CONCLUSION: TKA with a tourniquet is associated with an increased risk of SAEs, pain, and a marginally longer hospital stay. The only finding in favour of tourniquet use was a shorter time in theatre. The results make it difficult to justify the routine use of a tourniquet in TKA surgery. Cite this article: Bone Joint J 2021;103-B(5):830-839.

Introduction

Over 106,000 total knee arthroplasties (TKAs) were performed in the UK in 2018.[1,2] TKA is frequently undertaken with the aid of a tourniquet around the thigh.[3] Over 90% of surgeons in the UK, USA, and in Europe routinely use tourniquets for TKA.[4-6] A tourniquet is typically applied at high pressure around the leg for all or part of the procedure.

Tourniquets may help to create a bloodless field, facilitating easier surgery.[4] The majority of knee arthroplasty components are cemented in situ to hold and stabilize them in the correct position on the bone.[1] Some surgeons believe that using a tourniquet helps reduce bleeding and allows the cement to bond more effectively.[4,7] Better cementing should reduce the chance of the knee arthroplasty loosening and failing, but there is no objective clinical evidence to support this. Effective cementing is achieved in hip and shoulder arthroplasty where the use of a tourniquet is not possible. In such surgery it is accepted that the absence of a tourniquet does not compromise the field of view, cause excessive intraoperative blood loss, or lead to long-term problems with implant survivorship.

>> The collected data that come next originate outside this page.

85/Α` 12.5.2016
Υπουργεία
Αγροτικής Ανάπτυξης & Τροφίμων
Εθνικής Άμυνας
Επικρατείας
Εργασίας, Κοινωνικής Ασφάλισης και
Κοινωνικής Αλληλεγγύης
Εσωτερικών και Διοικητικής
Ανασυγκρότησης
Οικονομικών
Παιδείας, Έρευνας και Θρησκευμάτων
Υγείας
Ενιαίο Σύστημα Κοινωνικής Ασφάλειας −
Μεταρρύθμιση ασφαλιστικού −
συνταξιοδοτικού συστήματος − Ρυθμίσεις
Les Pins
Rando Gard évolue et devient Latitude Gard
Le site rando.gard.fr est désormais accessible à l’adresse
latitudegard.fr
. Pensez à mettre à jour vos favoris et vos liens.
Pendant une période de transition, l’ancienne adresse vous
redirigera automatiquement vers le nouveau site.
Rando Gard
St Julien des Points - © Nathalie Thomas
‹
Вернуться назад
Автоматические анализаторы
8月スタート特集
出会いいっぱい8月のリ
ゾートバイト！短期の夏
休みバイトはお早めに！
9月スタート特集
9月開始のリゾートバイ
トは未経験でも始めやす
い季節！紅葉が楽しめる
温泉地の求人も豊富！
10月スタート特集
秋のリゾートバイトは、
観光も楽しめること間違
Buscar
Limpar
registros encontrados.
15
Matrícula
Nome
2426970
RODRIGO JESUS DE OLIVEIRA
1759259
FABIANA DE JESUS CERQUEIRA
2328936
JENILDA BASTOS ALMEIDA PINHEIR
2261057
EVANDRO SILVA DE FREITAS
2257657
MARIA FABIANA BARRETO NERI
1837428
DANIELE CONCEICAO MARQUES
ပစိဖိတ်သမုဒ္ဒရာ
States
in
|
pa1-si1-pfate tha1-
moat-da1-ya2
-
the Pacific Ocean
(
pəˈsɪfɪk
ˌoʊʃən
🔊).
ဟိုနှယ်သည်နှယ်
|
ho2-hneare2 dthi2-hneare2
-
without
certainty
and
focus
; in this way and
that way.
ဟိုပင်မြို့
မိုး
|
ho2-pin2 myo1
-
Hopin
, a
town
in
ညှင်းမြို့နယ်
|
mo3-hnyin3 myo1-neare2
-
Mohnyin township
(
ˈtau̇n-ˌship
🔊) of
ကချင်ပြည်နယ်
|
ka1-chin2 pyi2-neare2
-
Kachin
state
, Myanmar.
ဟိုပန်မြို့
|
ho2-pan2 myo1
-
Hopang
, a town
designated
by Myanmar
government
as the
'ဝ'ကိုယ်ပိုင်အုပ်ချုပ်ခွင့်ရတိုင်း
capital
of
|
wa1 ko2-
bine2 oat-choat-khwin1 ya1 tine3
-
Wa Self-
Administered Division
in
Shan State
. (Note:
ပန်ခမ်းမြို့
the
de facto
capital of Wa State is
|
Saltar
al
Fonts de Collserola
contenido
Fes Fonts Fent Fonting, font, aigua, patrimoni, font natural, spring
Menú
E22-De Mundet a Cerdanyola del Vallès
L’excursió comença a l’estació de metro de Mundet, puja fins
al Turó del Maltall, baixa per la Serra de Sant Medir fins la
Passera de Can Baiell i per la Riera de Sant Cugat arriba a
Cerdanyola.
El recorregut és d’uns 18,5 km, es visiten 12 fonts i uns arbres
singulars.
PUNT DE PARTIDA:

A tourniquet can cause pain, both during and after surgery.[8] In addition, a tourniquet causes both arterial and venous stasis within the lower leg. It is therefore possible that the use of a surgical tourniquet may increase the risk of postoperative venous thromboembolism (VTE). VTE is one of the most common complications after TKA surgery and a prominent cause of death. Research has found up to 1% develop symptomatic VTE and the in-hospital mortality has been reported as 7.1% in patients with a symptomatic VTE. This is substantially greater than when no VTE was identified (0.3%).[9] Tourniquets may also cause wound and skin problems.[4,10] Furthermore, it may be that after tourniquet deflation, systemic emboli formation contributes to the higher than expected incidence of postoperative cognitive deficit following TKA surgery.[11]

The continued use of tourniquets depends on the balance of harms versus benefits they confer to patients. The effects of using a tourniquet in TKA have previously been reported in systematic reviews, most recently in 2014.[12-14] However, substantial additional data have become available that, when summarized, may have an important impact on clinical practice.[15-23]

This study aimed to review systematically the evidence to identify the benefits and the harms of surgery with a tourniquet compared to surgery without a tourniquet in patients undergoing knee arthroplasty.

Methods

This systematic review and meta-analysis is an abridged summary of a full Cochrane review.[24] It was conducted in accordance with the Preferred Reporting Items for Systematic reviews and Meta-Analysis (PRISMA) guidelines.[25] The protocol was registered and published with the Cochrane database of systematic reviews.[24] A search of OVID Medline (1946 to 26 March 2020), OVID Embase (1974 to 26 March 2020), and Cochrane Central Register of Controlled Trials via Cochrane Library was performed to identify RCTs. Details of the search strategy can be found in the Supplementary Material. Trial registries (clinicaltrial.gov and the WHO (World Health Organization International Clinical Trials Registry Platform (ICTRP)) was searched to identify further studies.

Eligibility criteria

We included RCTs and studies in which the allocation to intervention was quasi-randomized (e.g. by date of birth, hospital number). All other study types were excluded including non-randomized trials, cohort studies, and case series.

Population

We included anyone undergoing any type of knee arthroplasty (TKA, revision knee arthroplasty, and unicondylar knee arthroplasty) for any indication.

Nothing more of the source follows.